The film is most fun when it exposes “we are powered by 100 percent renewables” frauds. We see diesel generators behind the stage of a 100-percent-renewable-powered “green concert” and the substantial grid connections for Tesla’s 100-percent-renewable Gigafactory.
Then there is a clip of Apple’s VP for environmental initiatives and former EPA Administrator, Lisa Jackson, proudly declaring that Apple gets 100 percent of its energy for all of its facilities from renewables. While noting that Apple did “chop down a forest to put up solar panels” for a North Carolina plant, the film shows the grid connections and gets a quote from a Duke Energy official saying Apple is still connected to the grid. Oops, Apple needs and uses traditionally fueled electricity to run their “100-percent-renewables” factory.
And one more number: Billion as in billionaire—a perennial favorite target of Moore. Though many of us do not view every billionaire as a policy failure, we still resent subsidizing them.
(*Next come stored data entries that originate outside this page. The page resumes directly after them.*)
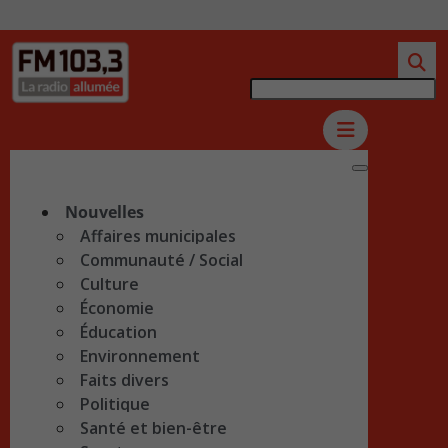
Nouvelles
Affaires municipales
Communauté / Social
Culture
Économie
Éducation
Environnement
Faits divers
Politique
Santé et bien-être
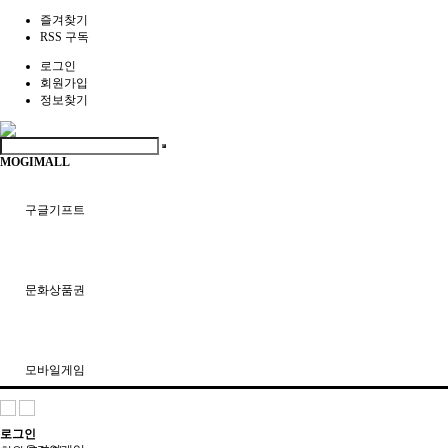
즐겨찾기
RSS 구독
로그인
회원가입
정보찾기
MOGIMALL
구글기프트
문화상품권
모바일게임
로그인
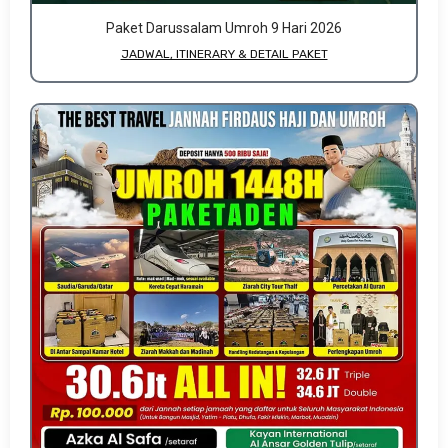
Paket Darussalam Umroh 9 Hari 2026
JADWAL, ITINERARY & DETAIL PAKET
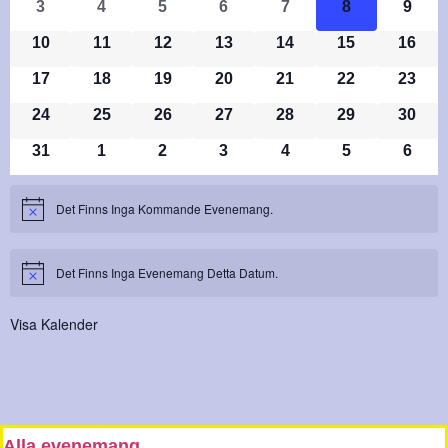
0 Evenemang
0 Evenemang
0 Evenemang
0 Evenemang
0 Evenemang
0 Evenemang
0 Ev
3
4
5
6
7
8
9
Evenemang
0 Evenemang
0 Evenemang
0 Evenemang
0 Evenemang
0 Evenemang
0 Evenemang
0 Eve
10
11
12
13
14
15
16
0 Evenemang
0 Evenemang
0 Evenemang
0 Evenemang
0 Evenemang
0 Evenemang
0 Eve
17
18
19
20
21
22
23
0 Evenemang
0 Evenemang
0 Evenemang
0 Evenemang
0 Evenemang
0 Evenemang
0 Eve
24
25
26
27
28
29
30
0 Evenemang
0 Evenemang
0 Evenemang
0 Evenemang
0 Evenemang
0 Evenemang
0 Ev
31
1
2
3
4
5
6
Det Finns Inga Kommande Evenemang.
Notis
Det Finns Inga Evenemang Detta Datum.
Notis
Visa Kalender
Alla evenemang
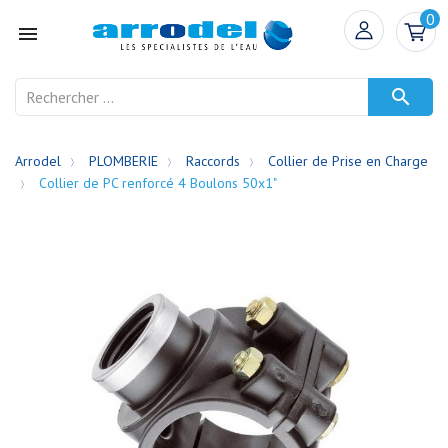
0


Arrodel
PLOMBERIE
Raccords
Collier de Prise en Charge
Collier de PC renforcé 4 Boulons 50x1"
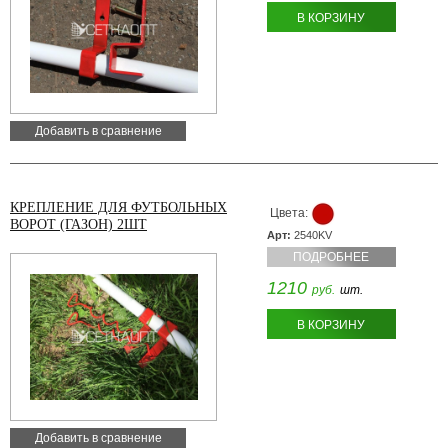
В КОРЗИНУ
Добавить в сравнение
КРЕПЛЕНИЕ ДЛЯ ФУТБОЛЬНЫХ
Цвета:
ВОРОТ (ГАЗОН) 2ШТ
Арт:
2540KV
ПОДРОБНЕЕ
1210
руб.
шт.
В КОРЗИНУ
Добавить в сравнение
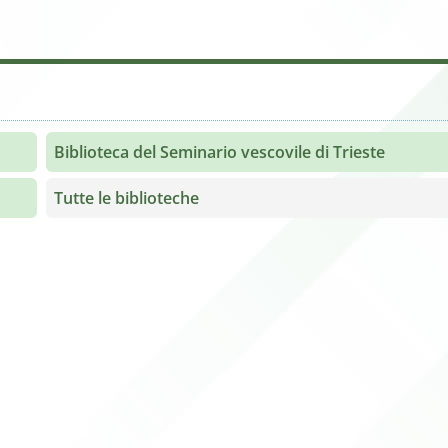
Biblioteca del Seminario vescovile di Trieste
Tutte le biblioteche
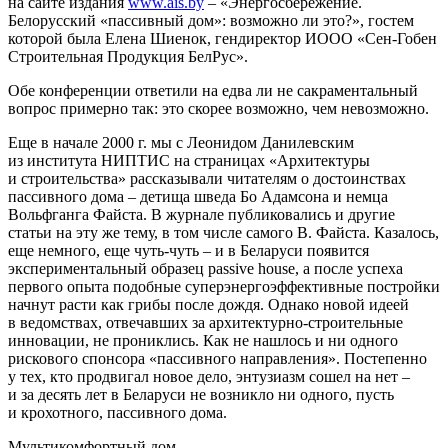
на сайте издания
www.ais.by
– «Энергосбережение.
Белорусский «пассивный дом»: возможно ли это?», гостем
которой была Елена Шиенок, гендиректор ИООО «Сен-Гобен
Строительная Продукция БелРус».
Обе конференции ответили на едва ли не сакраментальный
вопрос примерно так: это скорее возможно, чем невозможно.
Еще в начале 2000 г. мы с Леонидом Данилевским
из института НИПТИС на страницах «Архитектуры
и строительства» рассказывали читателям о достоинствах
пассивного дома – детища шведа Бо Адамсона и немца
Вольфганга Файста. В журнале публиковались и другие
статьи на эту же тему, в том числе самого В. Файста. Казалось,
еще немного, еще чуть-чуть – и в Беларуси появится
экспериментальный образец passive house, а после успеха
первого опыта подобные суперэнергоэффективные постройки
начнут расти как грибы после дождя. Однако новой идеей
в ведомствах, отвечавших за архитектурно-строительные
инновации, не прониклись. Как не нашлось и ни одного
рискового спонсора «пассивного направления». Постепенно
у тех, кто продвигал новое дело, энтузиазм сошел на нет –
и за десять лет в Беларуси не возникло ни одного, пусть
и крохотного, пассивного дома.
Мультикомфортный дом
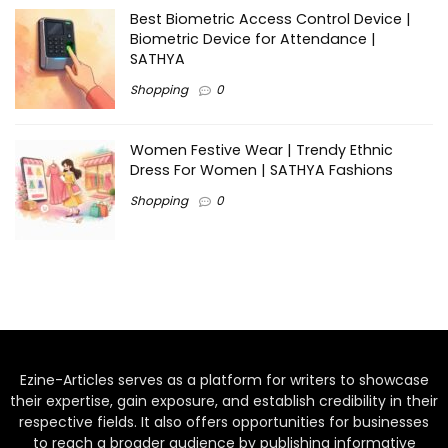
Best Biometric Access Control Device |
Biometric Device for Attendance |
SATHYA
Shopping
0
Women Festive Wear | Trendy Ethnic
Dress For Women | SATHYA Fashions
Shopping
0
Ezine-Articles serves as a platform for writers to showcase
their expertise, gain exposure, and establish credibility in their
respective fields. It also offers opportunities for businesses
to reach a broader audience by publishing informative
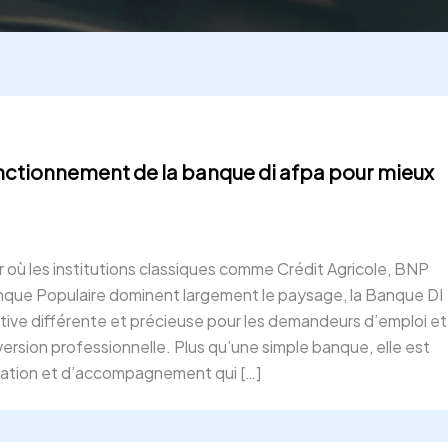
ctionnement de la banque di afpa pour mieux
5
r où les institutions classiques comme Crédit Agricole, BNP
nque Populaire dominent largement le paysage, la Banque DI
ive différente et précieuse pour les demandeurs d’emploi et
ersion professionnelle. Plus qu’une simple banque, elle est
ation et d’accompagnement qui […]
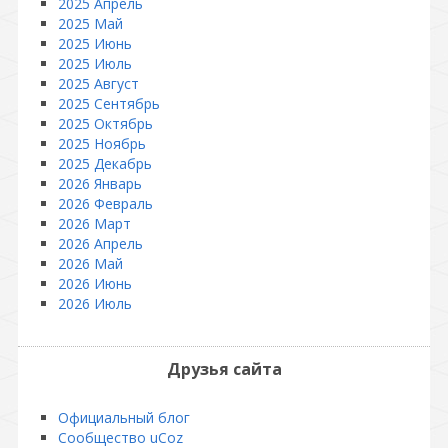
2025 Апрель
2025 Май
2025 Июнь
2025 Июль
2025 Август
2025 Сентябрь
2025 Октябрь
2025 Ноябрь
2025 Декабрь
2026 Январь
2026 Февраль
2026 Март
2026 Апрель
2026 Май
2026 Июнь
2026 Июль
Друзья сайта
Официальный блог
Сообщество uCoz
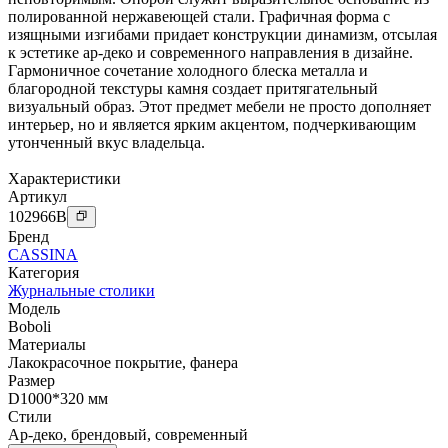
полированной нержавеющей стали. Графичная форма с
изящными изгибами придает конструкции динамизм, отсылая
к эстетике ар-деко и современного направления в дизайне.
Гармоничное сочетание холодного блеска металла и
благородной текстуры камня создает притягательный
визуальный образ. Этот предмет мебели не просто дополняет
интерьер, но и является ярким акцентом, подчеркивающим
утонченный вкус владельца.
Характеристики
Артикул
102966
B
Бренд
CASSINA
Категория
Журнальные столики
Модель
Boboli
Материалы
Лакокрасочное покрытие
,
фанера
Размер
D1000*320 мм
Стили
Ар-деко
,
брендовый
,
современный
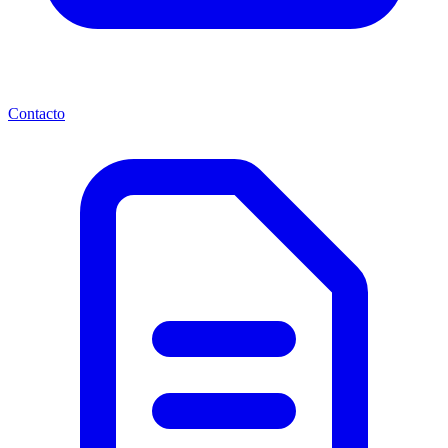
Contacto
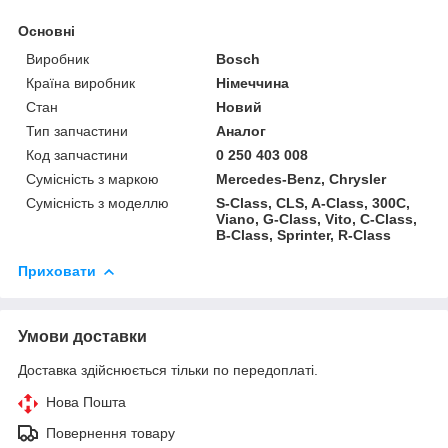
Основні
Виробник
Bosch
Країна виробник
Німеччина
Стан
Новий
Тип запчастини
Аналог
Код запчастини
0 250 403 008
Сумісність з маркою
Mercedes-Benz, Chrysler
Сумісність з моделлю
S-Class, CLS, A-Class, 300C,
Viano, G-Class, Vito, C-Class,
B-Class, Sprinter, R-Class
Приховати
Умови доставки
Доставка здійснюється тільки по передоплаті.
Нова Пошта
Повернення товару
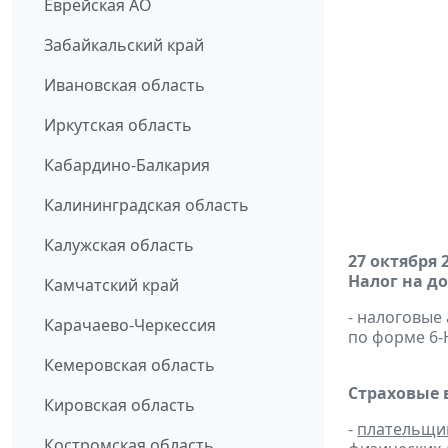
Еврейская АО
Забайкальский край
Ивановская область
Иркутская область
Кабардино-Балкария
Калининградская область
Калужская область
27 октября 
Налог на д
Камчатский край
- налоговые
Карачаево-Черкессия
по форме 6
Кемеровская область
Страховые 
Кировская область
-
плательщи
Костромская область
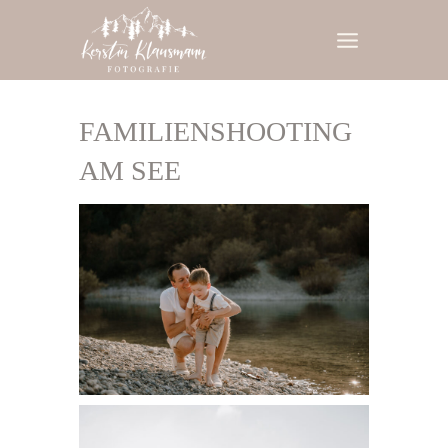
Zum
Inhalt
springen
FAMILIENSHOOTING
AM SEE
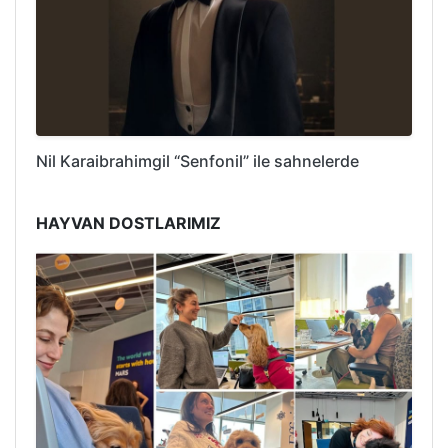
Nil Karaibrahimgil “Senfonil” ile sahnelerde
HAYVAN DOSTLARIMIZ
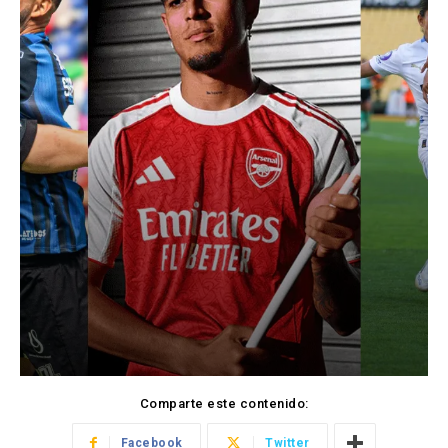
Comparte este contenido:
Facebook
Twitter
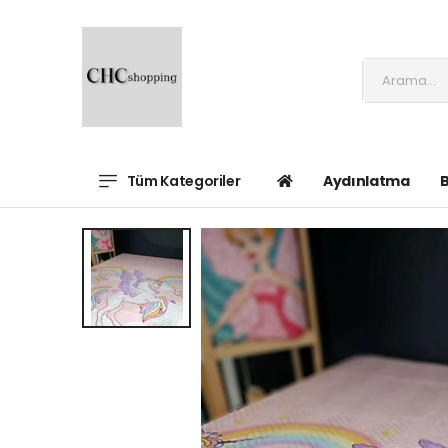
Tüm Kategoriler
Aydınlatma
B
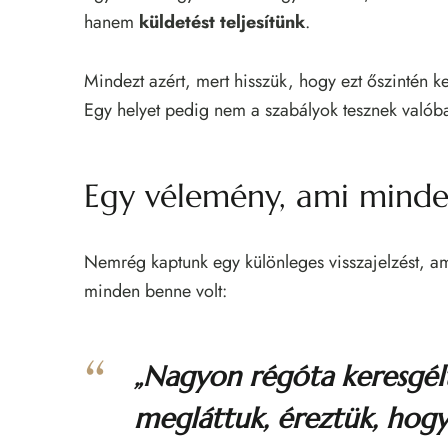
hanem
küldetést teljesítünk
.
Mindezt azért, mert hisszük, hogy ezt őszintén kel
Egy helyet pedig nem a szabályok tesznek valób
Egy vélemény, ami mind
Nemrég kaptunk egy különleges visszajelzést, a
minden benne volt:
„Nagyon régóta keresgél
megláttuk, éreztük, hogy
It is the film’s link between the climate movement and money that is most compelling for some and most upsetting for others. There is big money supporting the climate movement and frequently big money being made in the climate industry. The film does not pull many punches in this area and is hard on Bill McKibben whose 350.org promotes the Green Century Funds—a set of investment funds that do not seem especially focused on any new-energy economy.
Gibbs also goes after my top choice of projects that should never have been subsidized. That is the Ivanpah gas-powered solar plant in California. In addition to fraudulently (though legally) discounting the large amount of natural gas needed to operate the plant, the subsidy recipients were a who’s who of who does not need a subsidy—including Chevron, BP, Statoil, Morgan Stanley and Google.
However, it is in its coverage of the Ivanpah mess that Gibbs does mislead. Because one part of Koch Industries sold the glass that went into Ivanpah’s mirrors, Gibbs implies the Koch Brothers (David was still alive when the film was made) are part of the cabal pushing the renewable-energy scheme. Nothing could be farther from the truth. Virtually every organization supported by the Koch’s has been a vocal opponent of green energy mandates and subsidies.
Though Moore and Gibbs do a service in exposing hypocrisy and self-dealing, in the end they fail with their conclusion. They fall back on the old 1960s Malthusian overpopulation claptrap, where the only solution to climate and other environmental problems is depopulation.
This inhuman solution might have been debatable 50 years ago, but time has shown these Malthusian predictions fail virtually every test. The Planet of the Humans offers warmed-over population-bomb doom from the 1960s and 1970s despite the overwhelming evidence that the doomsayers were spectacularly wrong. Instead of the predicted starvation, poverty and general decline, the trend in virtually every significant measure of wellbeing has been positive. Yes, the world population has doubled since the 1960s, but while this happened, human welfare dramatically improved. People across the globe live longer, are better fed, have more education, and higher standards of living. In developed democracies, people also enjoy much cleaner air and water than in the 1960s.
Without a doubt, the documentary is controversial and worthy of challenge and debate. The problem is that the climate activists do not debate, they shut down dissenters instead. For that reason alone, Moore and Gibbs should be supported as they fight Josh Fox and those who would censor them for ground truthing the impact of renewable energy.